My opinions of Mighty Final Fight tend to be conflicting. It does a lot of things right, but then it also does a lot wrong. It tried to add depth to the beat ’em up genre by creating a leveling up system based on experience points. So for every enemy defeated you get some EXP until you level up, earning new moves specific to your chosen character. That’s fine except Mighty Final Fight only has five short stages, and your character will max out at level six. By the time you level up your character all the way the game is almost over and there is no way to keep your level to play through the game again. You start from scratch every time.
One thing Mighty Final Fight had over the Final Fight port on the SNES was all three characters from the arcade game were present on the NES. And yes, I do realize there was an SNES version that featured Guy, but that wasn’t the case with the first SNES effort and I didn’t have that one. Each of the characters featured in the NES game looked and played distinctly different from each other. This offered replayability before replayability was much of a factor for gamers. Back in those days, if a game was fun, we just replayed it. Strange, I know.

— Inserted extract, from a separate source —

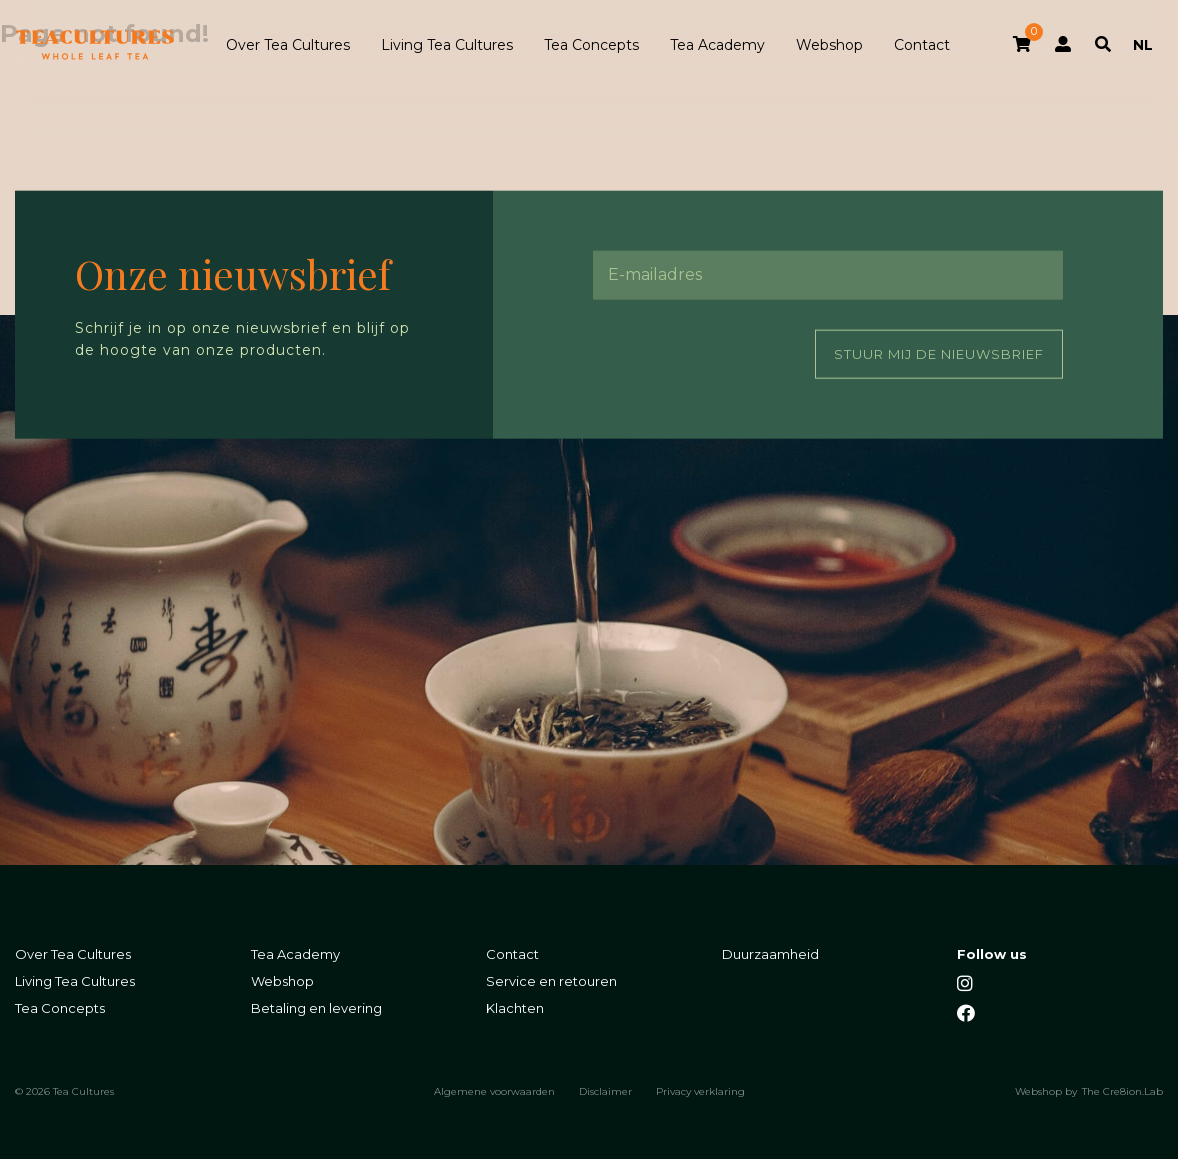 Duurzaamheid (770, 954)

Unfortunately, Mighty Final Fight still drops the ball here. The different characters give a different feel during gameplay, but the ending is the same regardless of the character chosen. The first time I finished the game I used Hagger, whom the ending centers around, so then I beat the game with Guy. I saw the exact same ending again and felt like I had just wasted my time on that second playthrough. You’re probably thinking to yourself that the ending has to be the same because the game wouldn’t know which ending to show if two players were playing at the same time with different characters. Well, that thought is irrelevant because this is a one-player game. There was no excuse for that in 1993; the Double Dragon games supported simultaneous two players, and those came out years earlier.
Generally speaking, Mighty Final Fight is boring. The stages all look similar as they all take place in various locations in Metro City and have very few environmental hazards. Basically, you walk to the right and punch the bad guy until you reach the end of the stage where you punch the bigger bad guy.
However, the characters are well designed and the chibi art style does give Mighty Final Fight its own visual aesthetic that sets it apart from the others in the Final Fight series. Too bad there are only a handful of enemy characters you will fight over and over again. Even the second stage boss fight is recycled to be the fourth stage boss. The music, while not terrible, is completely forgettable and nothing at all stands out about the sound effects.
Even with all that said, I find it difficult to be too harsh on this game. As I mentioned before I had already moved on to the SNES and I didn’t get a chance to play this one until it had already been out for a few years. In 1993, Mighty Final Fight may have been seen as innovative at the time for applying RPG elements to a beat ’em up style game. The RPG elements in beat ’em up games have evolved a long way in the years since. Without making Mighty Final Fight, would Capcom ever have evolved the genre to make games like Dead Rising?